O espaço, que abriga o famoso Samba do Trabalhador às segundas-feiras há anos, foi fundado em 1951 e é conhecido por ser um espaço de resistência negra. Inclusive, ele foi fundando por negros da classe média carioca que estavam cansados de sofrer discriminação por cantar samba e dar evidência às tradições afrodescendentes. Usualmente, depois dos shows, o público protesta e grita palavras de ordem contra o presidente Jair Bolsonaro (PL), o que não agradaria parcela dos atuais dirigentes do espaço.
Revolta no samba
Na primeira nota, emitida nesta terça-feira e apagada na sequência após sambistas acusarem espaço de promover censura, o presidente do Renascença Clube, Alexandre Luiz Xavier Alves, afirmou que o estatuto do clube "veda a promoção em suas dependências qualquer manifestação de caráter político-partidário". Apesar disso, ele disse que o "Renascença Clube reafirma seu compromisso, busca e desejo de uma sociedade mais igualitária".
Tudo isso aconteceu após show de Moacyr Luz e Samba do Trabalhador, que aconteceu na última segunda-feira e teve participação da cantora Teresa Cristina.

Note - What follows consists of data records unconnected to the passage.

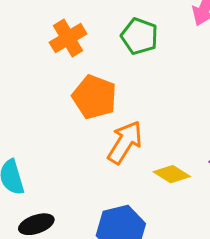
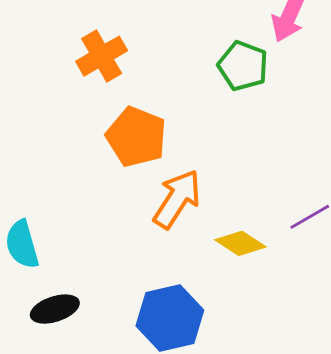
green pentagon: (139, 36) -> (243, 66), moved

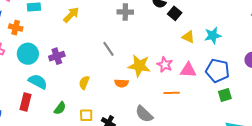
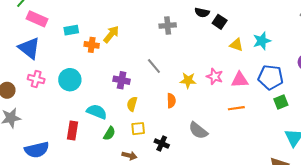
orange cross: (16, 28) -> (92, 45), moved
purple cross: (57, 56) -> (122, 80), moved, turned 35
yellow star: (139, 66) -> (188, 80), size x0.7
cyan semicircle: (38, 82) -> (97, 112), moved
orange semicircle: (121, 83) -> (171, 101), turned -88
orange line: (172, 93) -> (236, 108), moved
yellow square: (86, 115) -> (138, 129), moved

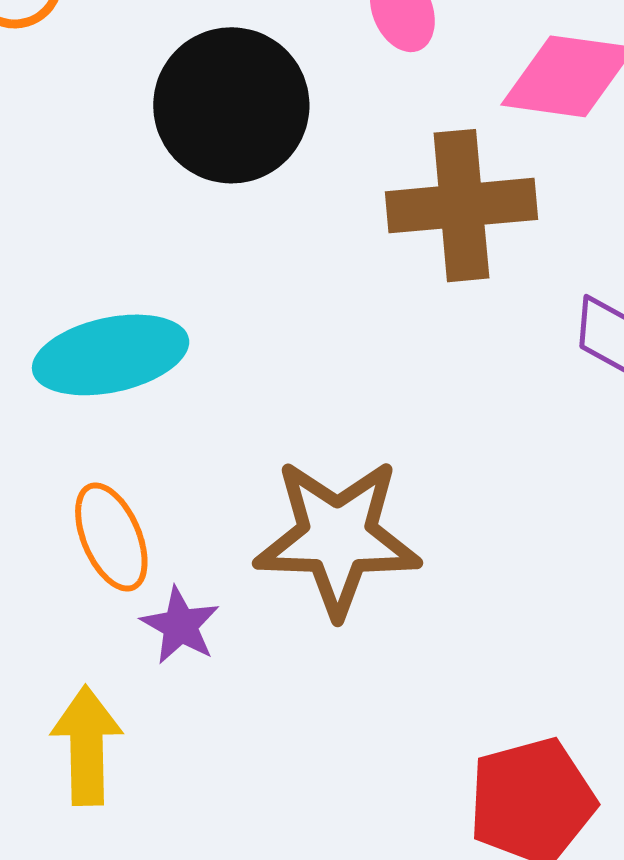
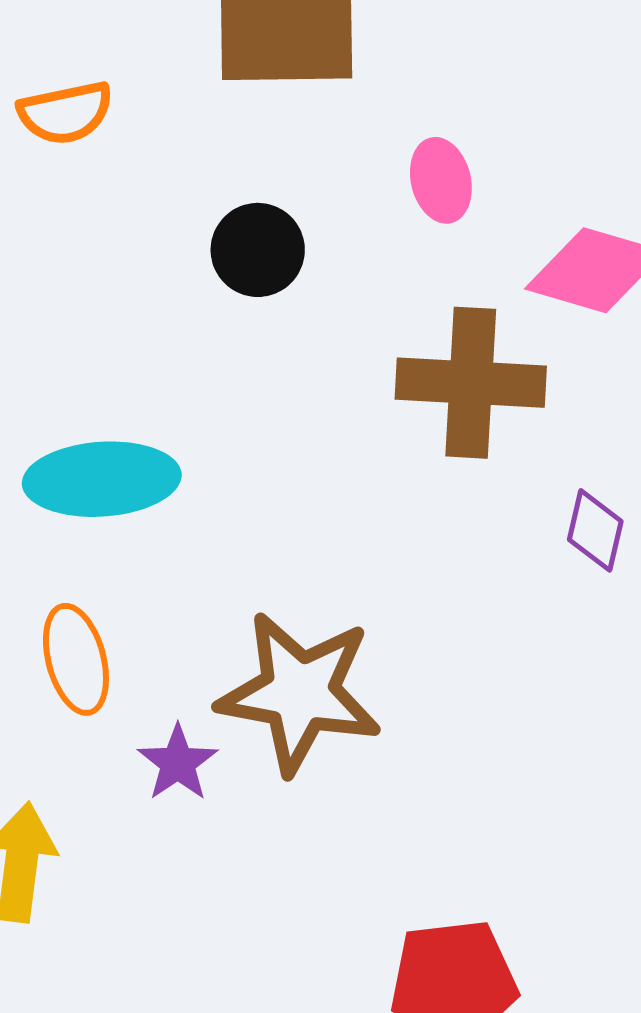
black circle: (231, 105) -> (258, 250), size x0.6
purple star: (180, 626) -> (178, 763), moved

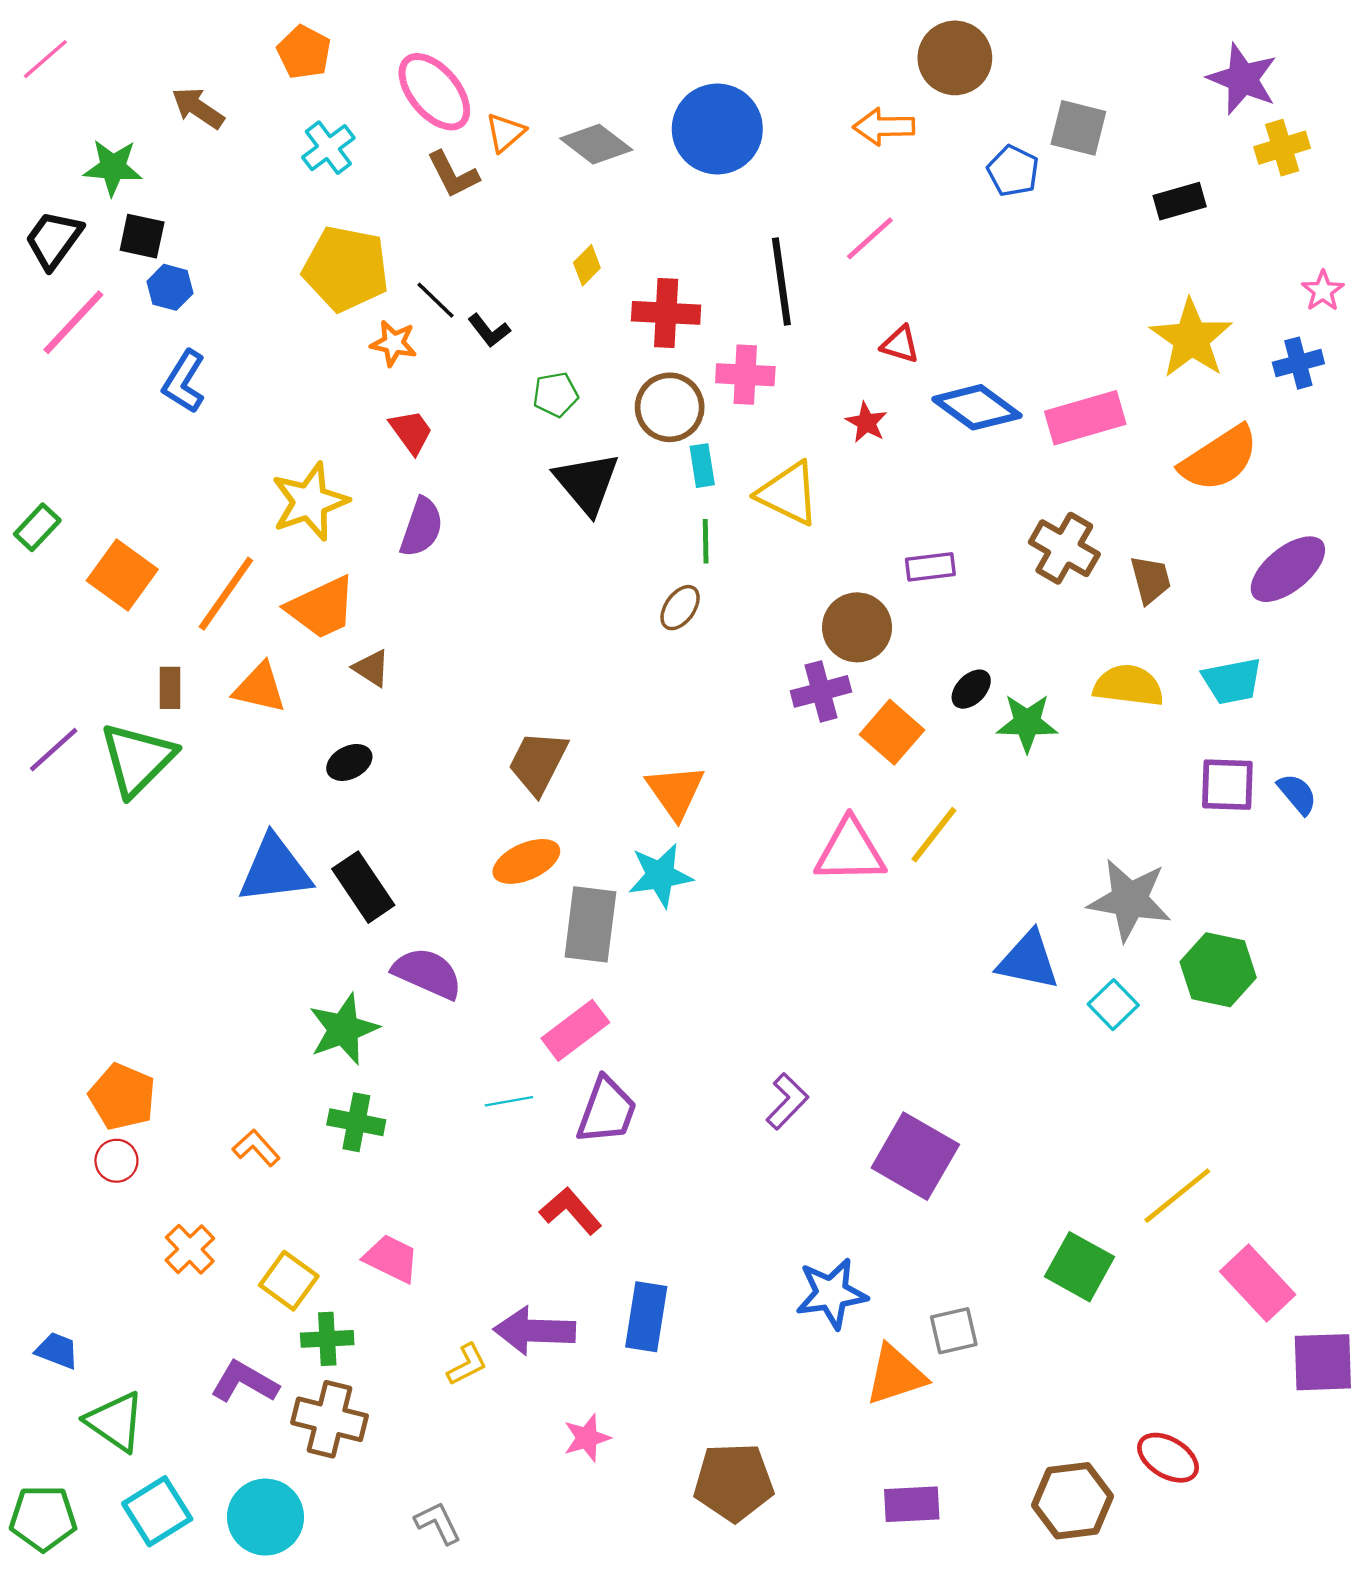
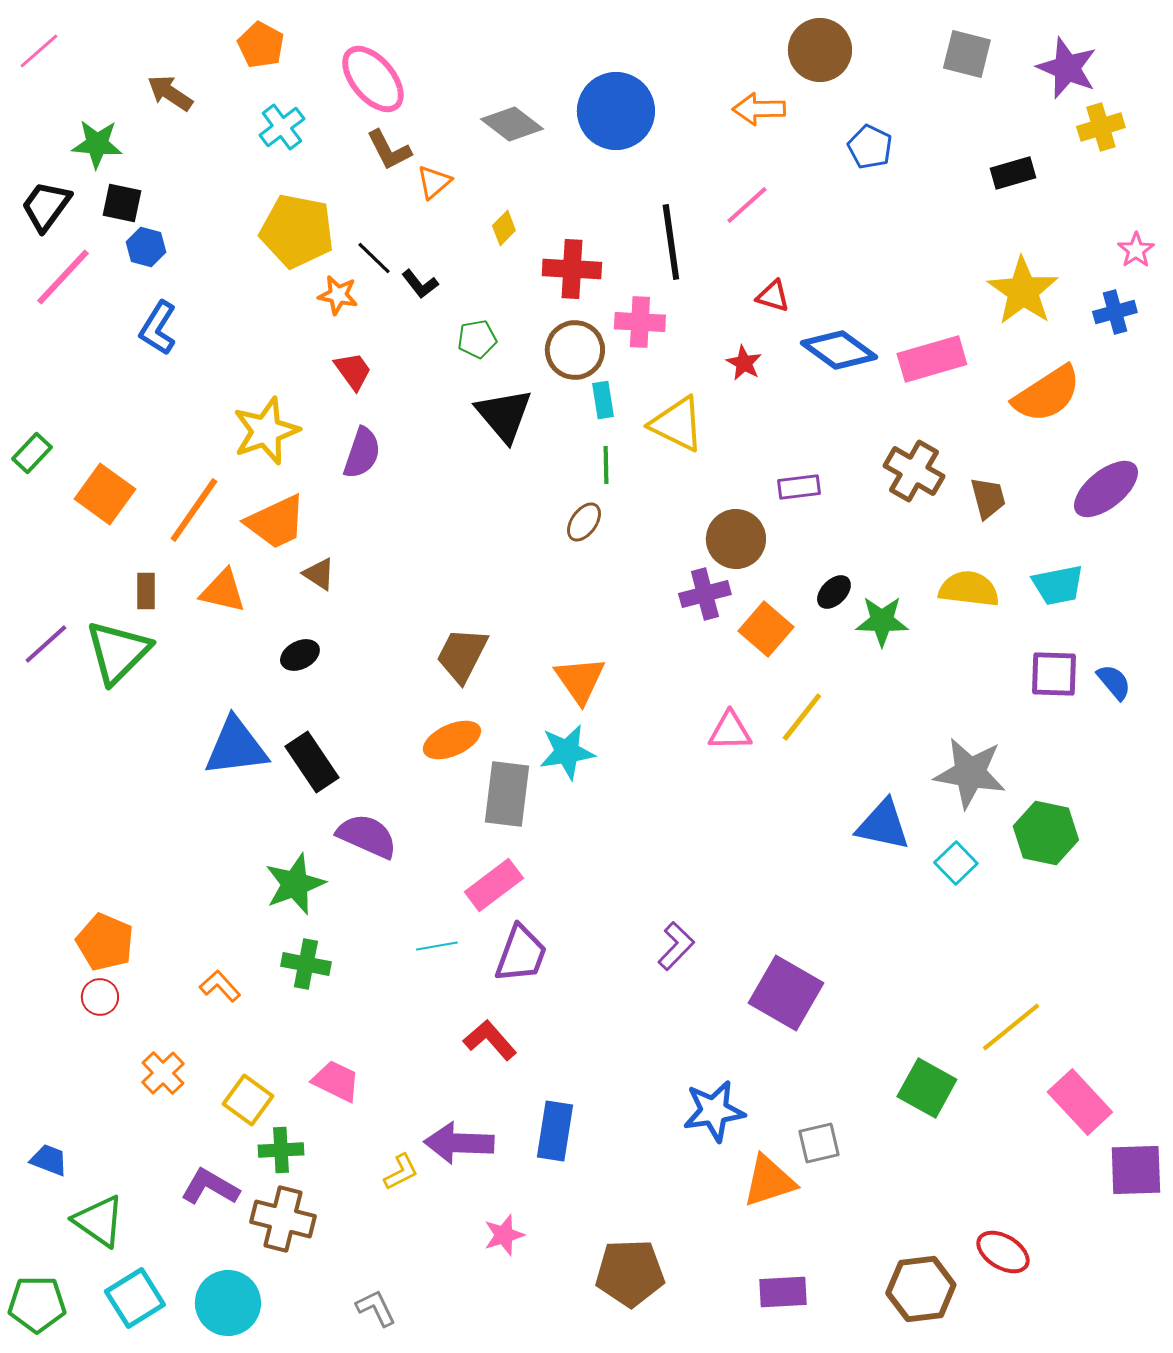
gray square: (1078, 128) -> (967, 54), moved
orange triangle: (505, 132) -> (434, 182), moved
pink triangle: (850, 851) -> (730, 731), size x0.7

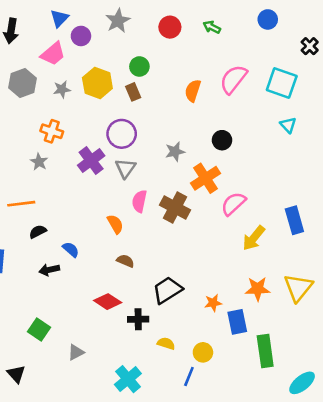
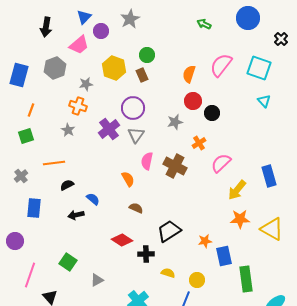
blue circle: (268, 19) -> (248, 18), size x1.5
red circle: (170, 27) -> (193, 101), moved
gray star: (62, 89) -> (86, 84), moved
orange cross: (205, 178) -> (199, 143), size x0.6
yellow triangle: (298, 288) -> (272, 229), turned -40
orange star: (258, 289) -> (240, 219), moved

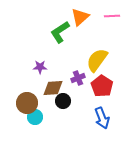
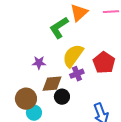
yellow semicircle: (97, 60) -> (73, 56), moved
red pentagon: (102, 86) -> (104, 63), moved

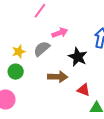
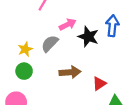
black star: (78, 57) -> (88, 37), moved
red triangle: (84, 90) -> (99, 84), turned -48

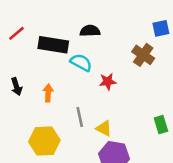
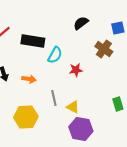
black semicircle: (90, 31) -> (81, 23), moved, turned -35
cyan semicircle: (81, 63) -> (55, 55), turned 90
orange arrow: (48, 93) -> (29, 79), turned 96

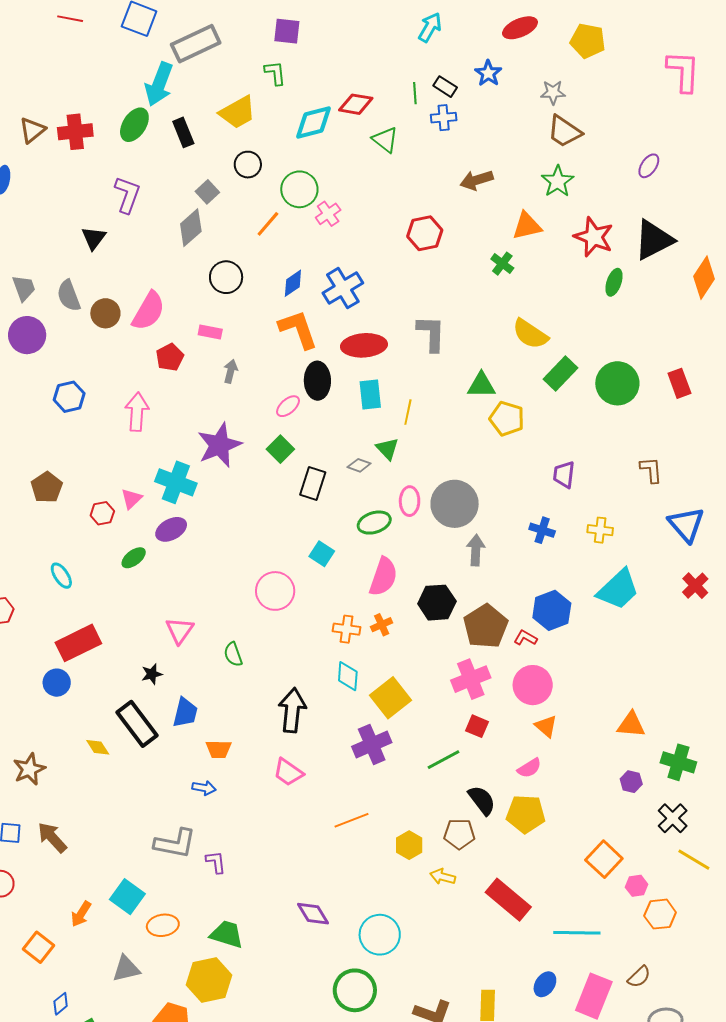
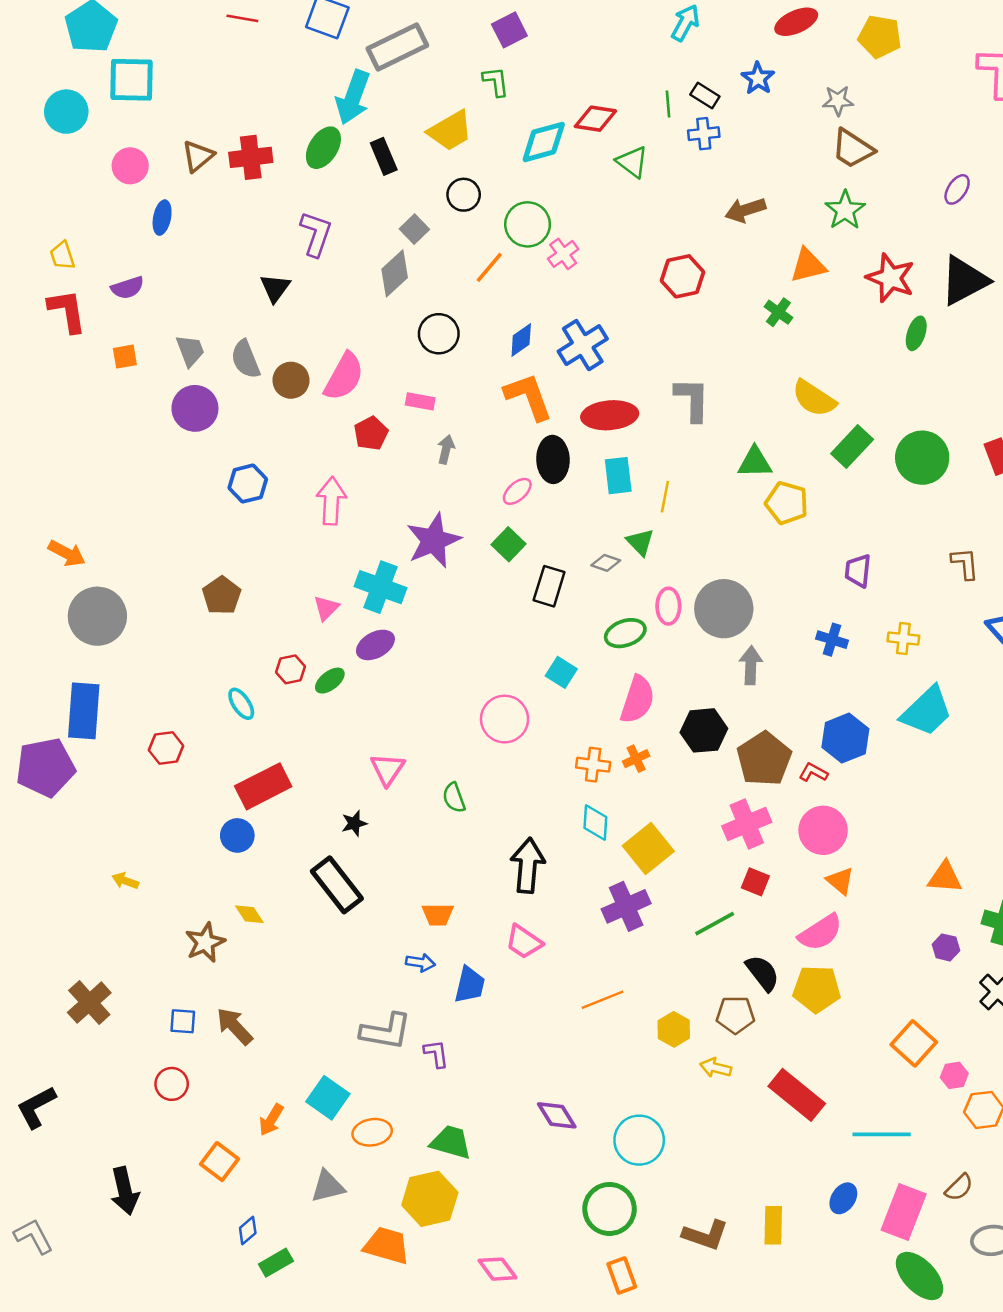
purple square: (287, 31) -> (509, 30), turned -32
red hexagon: (102, 513) -> (290, 669), moved
blue trapezoid: (185, 713) -> (470, 985), moved
yellow diamond: (98, 747) -> (249, 914), moved
pink semicircle: (529, 768) -> (820, 932), size x1.5

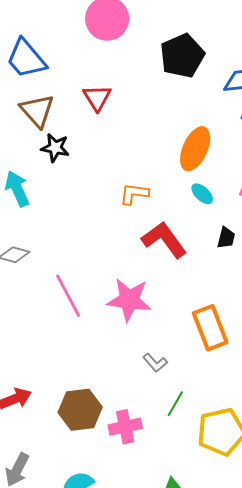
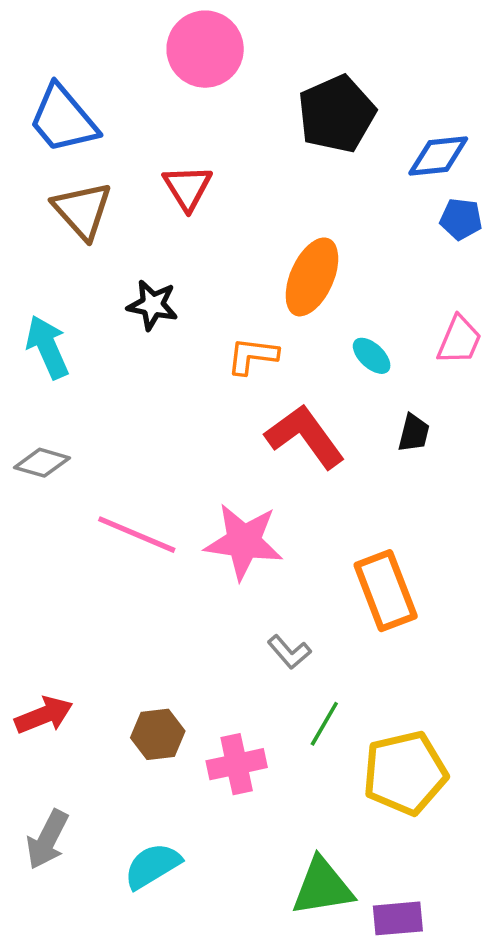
black star: (55, 148) -> (152, 305), moved
orange ellipse: (195, 149) -> (312, 277), moved
pink line: (68, 296) -> (137, 535), turned -39
brown hexagon: (80, 410) -> (158, 734), size x0.7

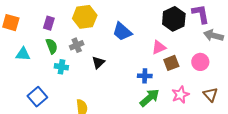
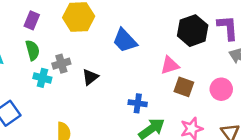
gray cross: (77, 45) -> (61, 64), moved
brown square: (171, 63) -> (184, 87), turned 35
blue cross: (145, 76) -> (138, 103), moved

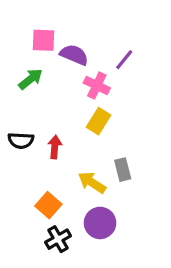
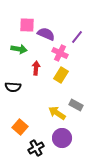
green arrow: (31, 79) -> (19, 49), turned 49
red arrow: (55, 147) -> (36, 68), moved
gray rectangle: (123, 170) -> (76, 105), turned -48
orange square: (48, 205) -> (20, 127), moved

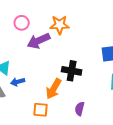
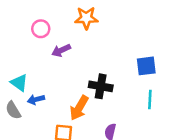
orange star: (60, 25) -> (86, 18), moved
purple arrow: (39, 41) -> (61, 50), size x0.7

Em contato com O DIA antes da veiculação do segundo comunicado, eles repudiaram a censura promovida pelo clube.
Teresa Cristina, que fez participação na roda de samba e homenageou Elza Soares, que faleceu na semana passada, relatou estar surpresa com a nota do clube, a qual denominou como "pesada, estranha e que não diz com clareza qual o pensamento por traz dela".
"Para mim, um lugar que há tantos anos recebe inúmeras pessoas do samba, pode ser chamado de casa de samba. E a casa de samba é a casa do povo. E a voz do povo sempre sobressai. Principalmente, em um lugar com este título. O samba é libertário, revolucionário, contestador. Você não pode dizer que é sambista e ir contra a liberdade das pessoas. Isso é muito complexo. Não consigo descrever isso em uma simples resposta. Mas acho que num ano de eleições, a casa lançar uma nota que proíbe manifestações políticas dentro daquele local, ela diz que você não pode cantar samba. Não conheço discurso mais político que o samba", declarou a sambista.
Questionada sobre a manifestação popular que teria acontecido na última segunda-feira e gerado a veiculação da nota pela presidência do Renascença, a cantora disse que única manifestação popular foi o samba.
"Cantei 'Meu Guri' e o samba-enredo em homenagem à Elza feito pela Mocidade Independente de Padre Miguel. Achei curioso que na hora do samba para a Elza, notei poucas pessoas com olhares de reprovação e achei bem esquisito como um samba para uma estrela, uma das mulheres mais importantes da história do Brasil, pode incomodar alguém. Mas aquilo ali foi um sentimento meu. Vi aquela cara, mas nunca tive medo de cara feia ou cara atravessada. Deixei pra lá. Fora isso, não vi nada. Não aconteceu nada. Foi uma segunda-feira completamente normal", garantiu ela.
Teresa Cristina, que costuma acompanhar o Samba do Trabalhador, dar canjas nos shows e levar amigos e familiares para conhecer o local, revela ainda que não pretende retornar ao espaço pela censura ser contra a sua natureza.
"Vi que muita gente se indignou com a nota. Mas tem uma galera também, que se diz sambista, está ali e me ofendendo. Muitas pessoas partidárias desse governo de morte. Não posso estar num lugar assim. Imagina! O samba nos faz bem, nos renova, nos traz boas energias, mas precisamos ser livres. Precisamos cantar o que a gente quer. Não pode ninguém chegar e dizer o que você pode falar ou como se comportar porque isso não é samba, isso é quartel. Ninguém está ali para receber ordem. Eu não estou, então, não vou", finalizou.
Já Moacyr Luz e o Samba do Trabalhador usou as redes sociais para se pronunciar. "O samba, em sua essência, sempre foi um ato de resistência. Um lugar onde aqueles que nunca tiveram voz, passaram a poder se expressar através da arte. Por aqui, seremos sempre apreciadores incansáveis da liberdade da expressão, e contra quaisquer tipo de censura", disse em nota.
Em contato com O DIA, Moacyr afirmou que o grupo não tem "a menor pretensão ou vontade de impedir" qualquer manifestação espontânea do público em seus shows.